Sometimes we can also expect too much from young athletes, when it can take up to seven years to grow a junior to be strong and competitive on the same stage at the senior level.

 So often we see a glimmer of hope and expect too much too soon. It is a long tough road, going through the winter season each year, never knowing how you will be the following year. One year older doesn’t always mean one year stronger. 

In three years’ time, many of these junior athletes could be on the cusp of Olympic qualification for Tokyo 2020, and after another positive few steps along the way it’s not unrealistic. With a European Championships in Berlin next year, those 2017 World Championships one year later, there is a natural progression towards those Tokyo Olympics. 

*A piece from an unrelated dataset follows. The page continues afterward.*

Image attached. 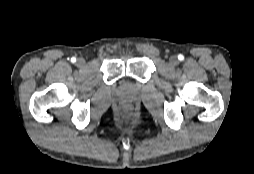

That also means dreaming big, and stepping up a level each year, with continuous forward momentum. When there is a new breed of athletes like this, all trying to match each other and progress together each year, and in some way trying to match each other’s achievements, that in turn can push each other towards a higher level. I certainly felt a bit of that in my early years as an international runner. 

The European Youth Olympic festival is also taking place this week in Gyor, and by day two Ireland had picked up two athletics medals in the girls 100m, won by Patience Jumbo-Gula, and in the hammer, by Jade Williams. Again, the new generation of Irish athletes, in every sense. 

When you have a strong foundation of young athletes like this it’s hard to fathom how Ireland can have such a small senior representation at the World Championships. These things do go in cycles but you have to hope that in the next few years with the right mindset and direction as these young athletes develop and grow, so too will the quantity and quality of Irish senior athletes.